7.5.1 Filebeat container still creating "Standalone Cluster"

I am automating deployment of a ELK stack on Docker, and having issues getting the Elasticsearch logs to appear in the Kibana monitoring.

I was having an issue that using "monitoring." rules would create a "Standalone Cluster" in the Monitoring UI screen. Following suggestions on Filebeat creates a "Standalone Cluster" in Kibana Monitoring, I changed my config to use "xpack.monitoring.", and now get the Filebeat beat to appear in the UI, but it is not sending logs.

I have two questions:

  1. The pull request notes that the "monitoring.*" formatting should have been fixed in 7.5.0, but we are still needing to use "xpack.monitoring". Is this still expected?

  2. In addition to configuring the autodiscover in the config (see below), and adding the "co.elastic.logs/enabled" label to my containers, is there additional config required to get the Elasticsearch logs to appear in the Monitoring UI?


    filebeat.config:
    modules:
    path: ${path.config}/modules.d/*.yml
    reload.enabled: false

    filebeat.autodiscover:
    providers:
    - type: docker
    hints.enabled: true
    hints.default_config:
    type: container
    paths:
    - /var/lib/docker/containers//.log

    processors:

    • add_docker_metadata: ~

    output.elasticsearch:
    hosts: [ "http://elasticsearch_1:9200" ]
    username: beats_system
    password: "{{ vault_es_password_beats_system }}"

    setup.kibana:

    host: [ "http://kibana:5601" ]

    username: elastic

    password: "{{ vault_es_password_elastic }}"

    xpack.monitoring:
    enabled: true
    elasticsearch:

You can't use both. xpack.monitoring.* settings are used when sending monitoring data through the production cluster which forwards it along to the monitoring cluster. In this setup, the production ES cluster needs to have configured monitoring exporters to know where to send the monitoring data. The production cluster does a little more than just forward the data - it actually appends some data, including its own cluster_uuid. This enables the Stack Monitoring UI to know which cluster to associate this monitoring data with.

monitoring.* settings are used when sending monitoring data to the monitoring cluster directly. However, because it's not routing through the production cluster, it does not know which cluster to associate with this monitoring data. There are two ways in which the beat can know which cluster_uuid to use:

  1. It uses the one from the monitoring.cluster_uuid
  2. It uses the one from the configured output

If monitoring.cluster_uuid is specified, it doesn't matter which output is configured - it will always use monitoring.cluster_uuid.

My best guess from your config is it looks like you are using unstructured logs:

You need to use the .json logs for the logs to show up in the Stack Monitoring UI. We actually just merged in code that will tell you about this problem -> [Monitoring] Logs UI in stack monitoring doesn't handle unstructured logs · Issue #53298 · elastic/kibana · GitHub

Hi Chris,

Thank you for the clarification on xpack.monitoring vs monitoring.

This specific filebeat instance is just meant to capture my ELK stack's own docker container logs on a single ELK container host.
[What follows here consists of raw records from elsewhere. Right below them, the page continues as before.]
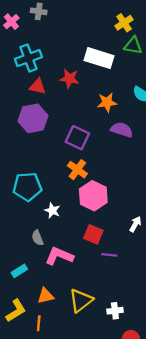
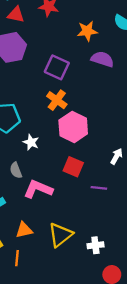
purple line: (109, 255) -> (99, 188), moved

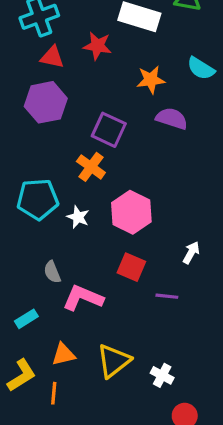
orange cross: (57, 100) -> (91, 167), moved
white star: (31, 142) -> (78, 217), moved
white cross: (95, 245) -> (162, 375), turned 35

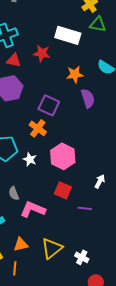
purple semicircle: (172, 118) -> (88, 98), turned 54

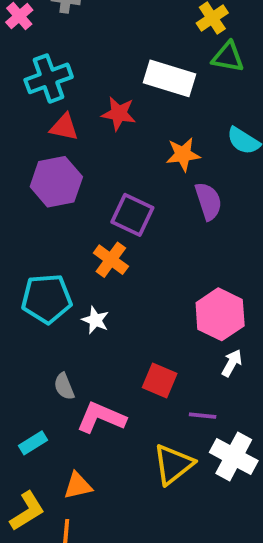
pink hexagon: (63, 156) -> (220, 314), moved
yellow triangle: (52, 248) -> (173, 464), moved
white cross: (82, 257) -> (234, 457), moved, size x1.6

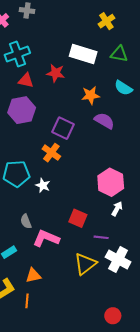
green triangle: (228, 57) -> (119, 54), moved
purple semicircle: (208, 201) -> (104, 121), turned -42

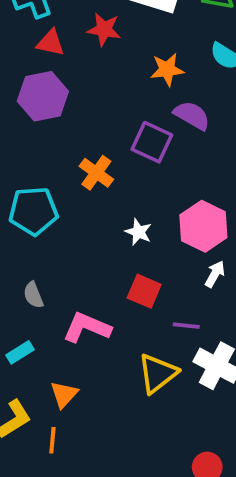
purple square: (63, 128) -> (152, 142), moved
white star: (43, 185) -> (138, 232), moved
gray semicircle: (26, 221) -> (33, 295), moved
orange triangle: (33, 275) -> (64, 394), turned -35

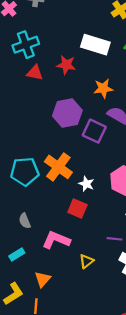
purple hexagon: (43, 96) -> (67, 113), moved
orange cross: (96, 173) -> (58, 167), moved, size x1.4
red square: (144, 291) -> (77, 208), moved
yellow triangle: (158, 373) -> (86, 261), moved, size x0.6

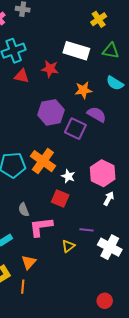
gray semicircle: (25, 221) -> (24, 210), moved
purple line: (114, 239) -> (86, 230), moved
pink L-shape: (56, 240) -> (41, 227), turned -30

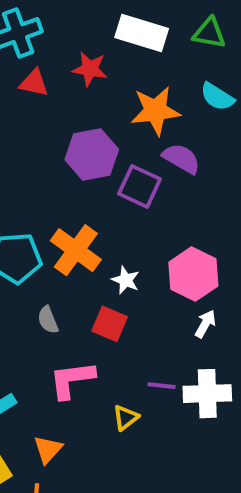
orange star: (83, 90) -> (156, 111), size x1.4
gray semicircle: (24, 210) -> (48, 320), moved
white cross: (110, 247) -> (207, 394), moved, turned -30

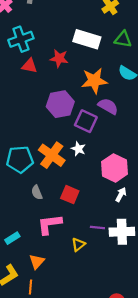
white star: (126, 280) -> (78, 149), moved

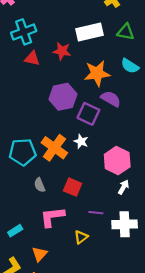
white rectangle: (87, 39) -> (90, 32), turned -30
purple line: (97, 227) -> (96, 213), moved

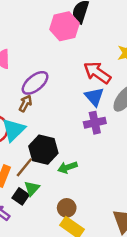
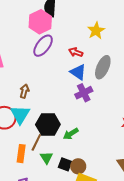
red arrow: (97, 73) -> (76, 52), size x0.6
purple ellipse: (35, 83) -> (43, 46), moved
black square: (21, 196) -> (65, 164), moved

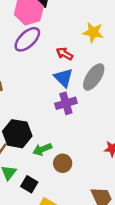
yellow star: (96, 31) -> (93, 32), turned 30
brown circle: (78, 166) -> (63, 163), moved

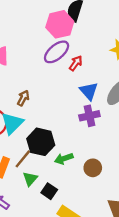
red arrow: (65, 54) -> (76, 63), moved, turned 91
brown circle: (63, 163) -> (93, 168), moved

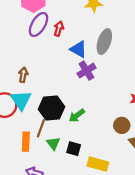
brown circle: (93, 168) -> (122, 125), moved

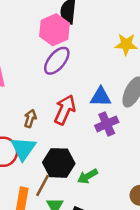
red arrow: (59, 29) -> (65, 110), moved, size x1.6
blue triangle: (78, 49) -> (101, 97), turned -36

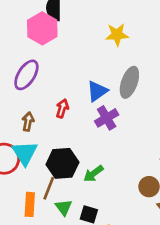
purple ellipse: (57, 61) -> (26, 75), moved
blue triangle: (101, 97) -> (97, 91), turned -30
red arrow: (65, 110) -> (62, 108), size x0.6

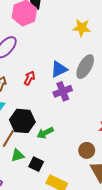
green triangle: (64, 207) -> (17, 155), turned 40

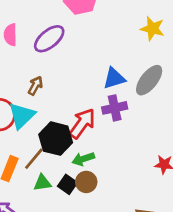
red arrow: (29, 78) -> (82, 123), moved, size x1.6
brown circle: (87, 150) -> (86, 182), moved
black square: (36, 164) -> (67, 184), moved

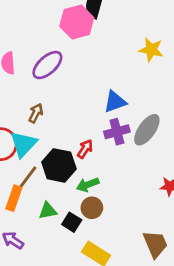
gray ellipse: (149, 80) -> (147, 130), moved
red arrow: (82, 123) -> (85, 149), size x0.6
brown line: (34, 159) -> (28, 177), moved
black square: (67, 184) -> (72, 222), moved

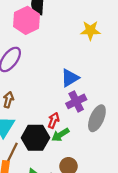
gray ellipse: (147, 130) -> (97, 118), moved
green arrow: (88, 185) -> (60, 135), moved

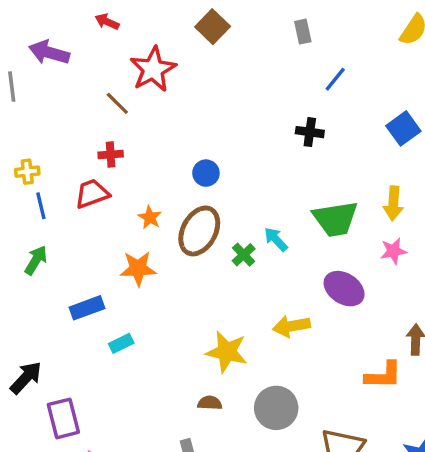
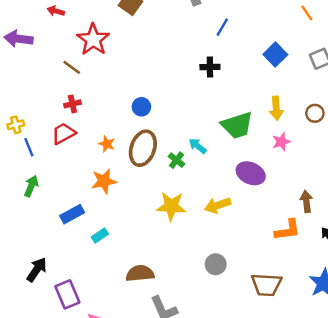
yellow star: (227, 352) -> (171, 206), moved
brown semicircle: (210, 403) -> (140, 273), moved, size x1.6
gray circle: (276, 408) -> (216, 264), size x0.7

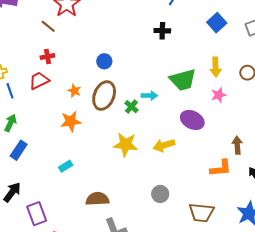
cyan arrow: (198, 146) -> (149, 96), turned 140
blue rectangle: (72, 214) -> (19, 150), moved, turned -30

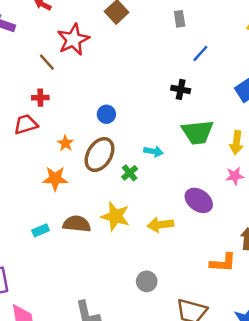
green trapezoid: (183, 80) -> (198, 132), moved
cyan arrow: (149, 96) -> (153, 151), moved
brown semicircle: (97, 199) -> (77, 224), moved

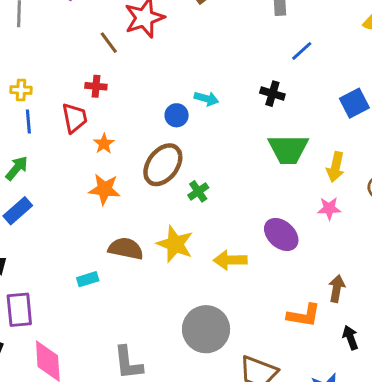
red trapezoid: (26, 124) -> (74, 118), turned 90
orange star: (65, 143) -> (104, 144), moved
cyan arrow: (153, 151) -> (206, 99), moved
cyan rectangle: (41, 230) -> (88, 279), moved
gray circle: (147, 281) -> (206, 329), size x1.8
This host hosts a Elasticsearch x3 cluster, Logstash x1, Kibana x1, and Filebeat x1.

The only JSON files I see in the traditional docker log location '/var/lib/docker/containers/' are 'config.v2.json' and hostconfig.json for each container.

Do the official images not log (using the default docker-json driver) to this location on purpose? Running 'docker inspect ', I see that no LogPath is set..

Would I be able to use the paths.logs to set a path to a log dir?

I tried to grab the logs from Stdout/Error using something like

filebeat.inputs
 - type: container
   stream: all

But I am unsure what the path should be.